Tecnologia

SAP, Altice e Accenture vão ter programa de transformação digital para empresas

Luís Carrasqueira apresentou as novidades no evento SAP Now. Foto: SAP

Baixa produtividade e população envelhecida são dois problemas que as novas tecnologias podem ajudar a superar em Portugal.

É a principal novidade a reter do grande evento anual da tecnológica SAP em Portugal: a empresa juntou-se à Altice e à Accenture para criar um programa que tem como objetivo ajudar a aceleração da transformação digital nas empresas portuguesas.

Como parte deste acordo, o centro de dados da Altice na Covilhã passa a ser o primeiro em Portugal a estar certificado segundo as regras da SAP, o que permitirá aos clientes da tecnológica alemã alojar os seus dados naquele data center. Já a Accenture vai desenvolver uma oferta para que os clientes possam tirar partido deste modelo de ‘cloud privada’.

“A economia está a crescer, Portugal está melhor. Há uma apetência grande para a inovação. Todos estamos ligados entre pessoas, entre organizações, entre meios físicos”, disse o diretor-geral da SAP Portugal, Luís Carrasqueira, durante a apresentação de abertura do evento. Segundo o executivo, “esta é uma nova oportunidade para as empresas”.

“Percebemos que não podíamos ser só um operador de telecomunicações. O mundo está a mudar e queríamos ser um motor dessa transformação digital”, referiu por seu lado diretor de vendas da Altice, João Sousa, a propósito desta nova parceria.

Já o diretor da Accenture Portugal, José Gonçalves, considera que “a transformação digital é quase imperativa para as empresas. Isto está a colocar as oportunidades de crescimento num patamar que não era visível”.

Os dados são os novos ‘patrões’
Três empresas com perfis muito diferentes participaram num debate a propósito da influência da tecnologia nas suas atividades: a Logoplaste, que fabrica embalagens de plástico; a Science4You, uma empresa que produz brinquedos; e a Trivalor, uma empresa que agrega serviços na área da saúde, segurança e restauração.

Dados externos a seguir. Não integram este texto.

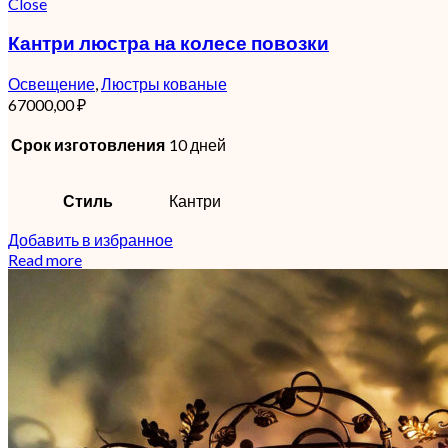
Close
Кантри люстра на колесе повозки
Освещение
,
Люстры кованые
67000,00
₽
Срок изготовления
10 дней
Стиль
Кантри
Добавить в избранное
Read more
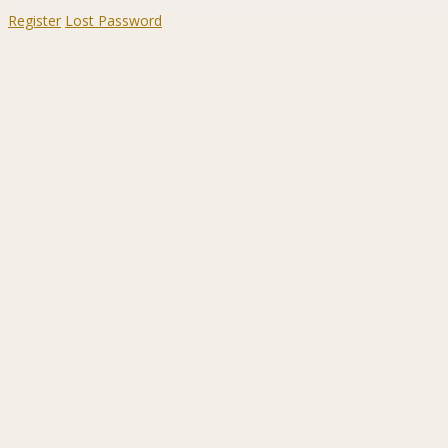
Register
Lost Password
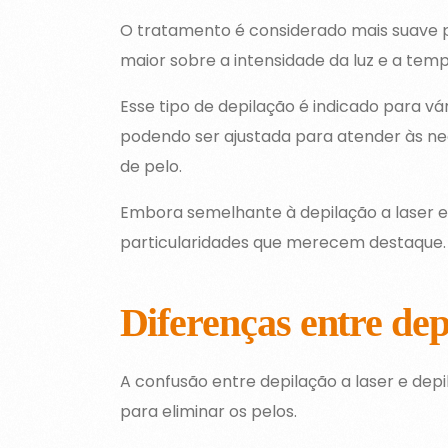
O tratamento é considerado mais suave pa
maior sobre a intensidade da luz e a tem
Esse tipo de depilação é indicado para vári
podendo ser ajustada para atender às ne
de pelo.
Embora semelhante à depilação a laser em
particularidades que merecem destaque.
Diferenças entre dep
A confusão entre depilação a laser e dep
para eliminar os pelos.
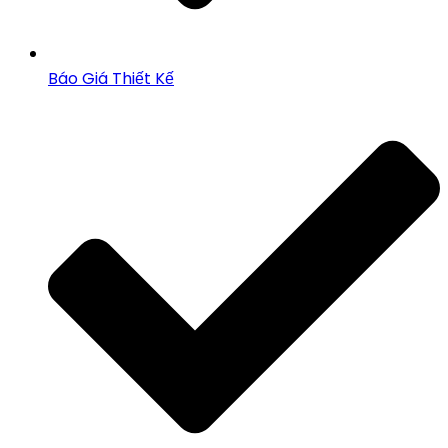
Báo Giá Thiết Kế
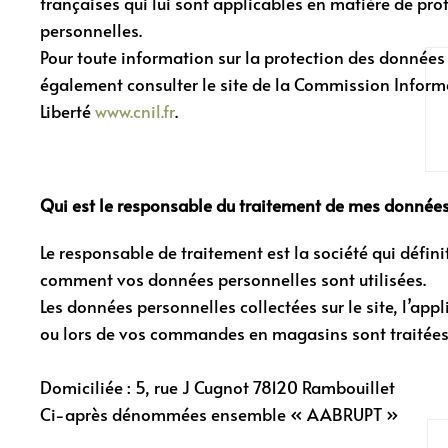
françaises qui lui sont applicables en matière de pr
personnelles.
Pour toute information sur la protection des données
également consulter le site de la Commission Inform
Liberté
www.cnil.fr
.
Qui est le responsable du traitement de mes données
Le responsable de traitement est la société qui défini
comment vos données personnelles sont utilisées.
Les données personnelles collectées sur le site, l’a
ou lors de vos commandes en magasins sont traitées
Domiciliée : 5, rue J Cugnot 78120 Rambouillet
Ci-après dénommées ensemble « AABRUPT »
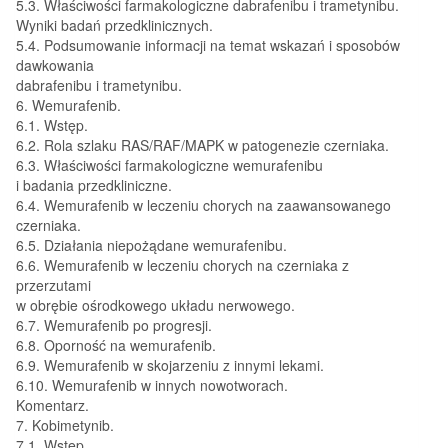
5.3. Właściwości farmakologiczne dabrafenibu i trametynibu.
Wyniki badań przedklinicznych.
5.4. Podsumowanie informacji na temat wskazań i sposobów
dawkowania
dabrafenibu i trametynibu.
6. Wemurafenib.
6.1. Wstęp.
6.2. Rola szlaku RAS/RAF/MAPK w patogenezie czerniaka.
6.3. Właściwości farmakologiczne wemurafenibu
i badania przedkliniczne.
6.4. Wemurafenib w leczeniu chorych na zaawansowanego
czerniaka.
6.5. Działania niepożądane wemurafenibu.
6.6. Wemurafenib w leczeniu chorych na czerniaka z
przerzutami
w obrębie ośrodkowego układu nerwowego.
6.7. Wemurafenib po progresji.
6.8. Oporność na wemurafenib.
6.9. Wemurafenib w skojarzeniu z innymi lekami.
6.10. Wemurafenib w innych nowotworach.
Komentarz.
7. Kobimetynib.
7.1. Wstęp.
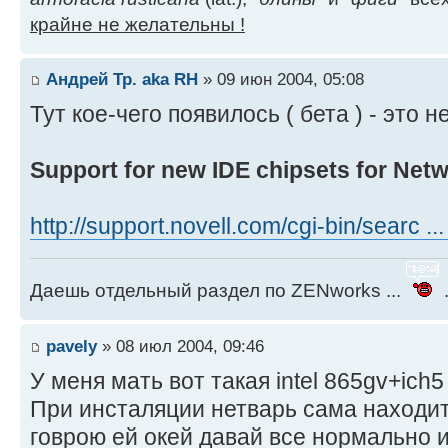
крайне не желательны !
Андрей Тр. aka RH
» 09 июн 2004, 05:08
Тут кое-чего появилось ( бета ) - это
Support for new IDE chipsets for Netw
http://support.novell.com/cgi-bin/searc .
Даешь отдельный раздел по ZENworks ...
.
pavely
» 08 июл 2004, 09:46
У меня мать вот такая intel 865gv+ic
При инсталяции нетварь сама находит
говрою ей окей давай все нормально и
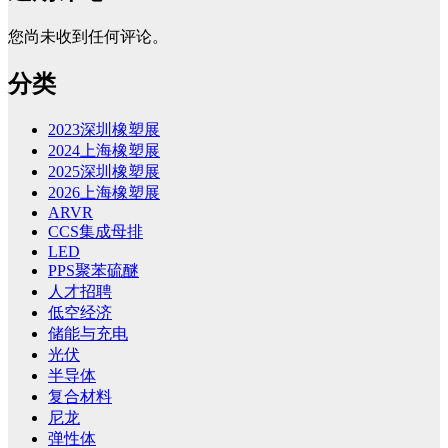
您尚未收到任何评论。
分类
2023深圳橡塑展
2024上海橡塑展
2025深圳橡塑展
2026上海橡塑展
ARVR
CCS集成母排
LED
PPS聚苯硫醚
人才招聘
低空经济
储能与充电
光伏
半导体
复合材料
尼龙
弹性体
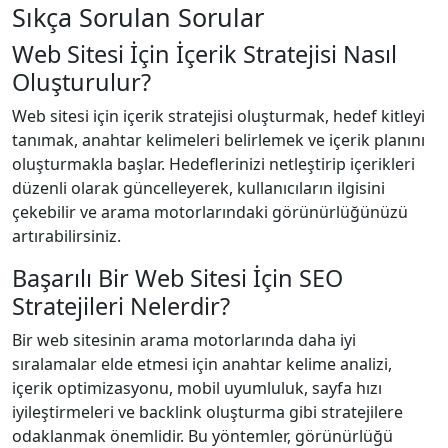
Sıkça Sorulan Sorular
Web Sitesi İçin İçerik Stratejisi Nasıl
Oluşturulur?
Web sitesi için içerik stratejisi oluşturmak, hedef kitleyi
tanımak, anahtar kelimeleri belirlemek ve içerik planını
oluşturmakla başlar. Hedeflerinizi netleştirip içerikleri
düzenli olarak güncelleyerek, kullanıcıların ilgisini
çekebilir ve arama motorlarındaki görünürlüğünüzü
artırabilirsiniz.
Başarılı Bir Web Sitesi İçin SEO
Stratejileri Nelerdir?
Bir web sitesinin arama motorlarında daha iyi
sıralamalar elde etmesi için anahtar kelime analizi,
içerik optimizasyonu, mobil uyumluluk, sayfa hızı
iyileştirmeleri ve backlink oluşturma gibi stratejilere
odaklanmak önemlidir. Bu yöntemler, görünürlüğü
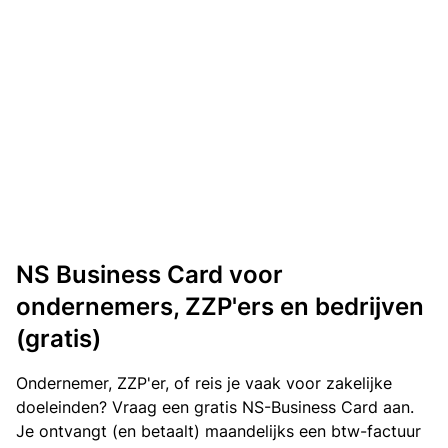
NS Business Card voor
ondernemers, ZZP'ers en bedrijven
(gratis)
Ondernemer, ZZP'er, of reis je vaak voor zakelijke
doeleinden? Vraag een gratis NS-Business Card aan.
Je ontvangt (en betaalt) maandelijks een btw-factuur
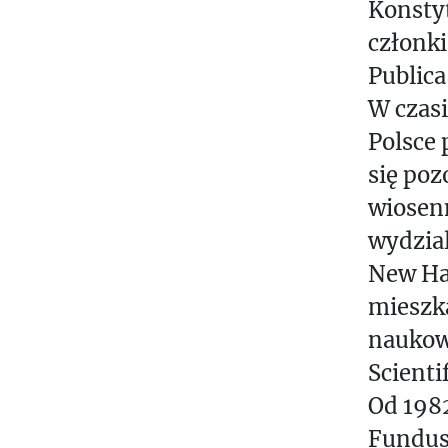
Konstyt
członki
Publica
W czas
Polsce 
się poz
wiosen
wydzial
New Hav
mieszka
naukow
Scienti
Od 198
Fundusz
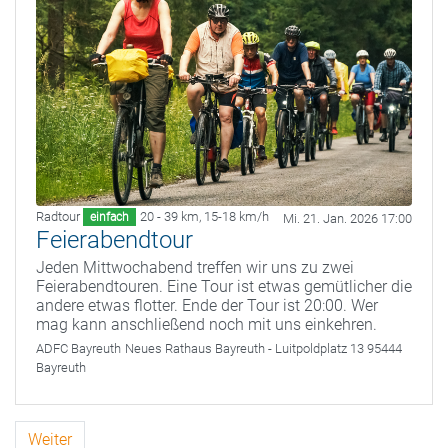
Radtour
20 - 39 km
,
15-18 km/h
einfach
Mi. 21. Jan. 2026 17:00
Feierabendtour
Jeden Mittwochabend treffen wir uns zu zwei
Feierabendtouren. Eine Tour ist etwas gemütlicher die
andere etwas flotter. Ende der Tour ist 20:00. Wer
mag kann anschließend noch mit uns einkehren.
ADFC Bayreuth
Neues Rathaus Bayreuth - Luitpoldplatz 13 95444
Bayreuth
Weiter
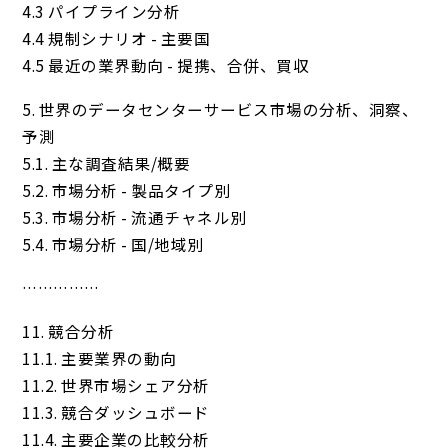
4.3 パイプライン分析
4.4 規制シナリオ - 主要国
4.5 最近の業界動向 - 提携、合併、買収
5. 世界のデータセンターサービス市場の分析、洞察、
予測
5.1. 主な調査結果/概要
5.2. 市場分析 - 製品タイプ別
5.3. 市場分析 - 流通チャネル別
5.4. 市場分析 - 国/地域別
……………
11. 競合分析
11.1. 主要業界の動向
11.2. 世界市場シェア分析
11.3. 競合ダッシュボード
11.4. 主要企業の比較分析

“Estamos a recolher informação em tempo real. Recebemos em tempo real as necessidades do cliente, da produção das máquinas, podemos prestar um serviço diferente ao cliente, temos mais informação, conhecemos melhor o padrão de comportamento e no futuro com a inteligência artificial podemos ir mais longe”, começou por dizer a diretora de produto da Logoplaste, Conceição Calheiro.

Além de processos de fabrico mais eficientes, a responsável diz que esta maior vertente tecnológica também tem um efeito positivo nos trabalhadores. “No final do dia ele próprio [funcionário] diz que pode fazer outras tarefas que são muito mais interessantes, dedicadas a produzir um produto de qualidade. Nem nós próprios estávamos à espera disto”, confessou.

Já o fundador da Science4You, Miguel Pinta Martins, considera que “ser eficiente na indústria dos brinquedos torna-se fundamental”. Porquê? Porque a cada três meses há uma nova tendência na área dos brinquedos.

A tecnologia, sobretudo a capacidade de dar sentido a todos os dados que são produzidos, tanto no fabrico dos brinquedos, como no momento da venda, tem um papel fulcral. “O mundo necessita de mais rapidez, foi isso que nos levou a fazer a fábrica em Portugal e a ter software que nos obriga a ser mais rápidos”, explicou.

Além disso, Miguel Pina Martins confirmou que a aposta numa nova plataforma de gestão integrada vai permitir poupar perto de 500 mil euros nos próximos três a quatro anos de atividade.

Já o diretor-executivo da Trivalor, Joaquim Cabaço, revelou que a empresa está a usar uma solução de realidade aumentada em armazéns para garantir que os clientes recebem “o produto certo na quantidade certa”. “Queremos monitorizar toda a cadeia desde a origem da matéria-prima até ao que está no prato e há muito desperdício”, referindo-se àquele que é um dos principais desafios da empresa.

Mas num mundo que é cada vez mais regido por tecnologia, a componente humana vai acabar por ganhar mais destaque. Quem o defende é o professor Jorge Carrola, da Universidade Nova de Lisboa, que também participou no debate. “A componente humana vai fazer a diferença. Há factores que a máquina não vai substituir ou dificilmente substituirá – como a criatividade e a componente emocional. (…) Os dados permitem tomar decisões, mas temos de ser sempre nós a tomar as decisões”, concluiu.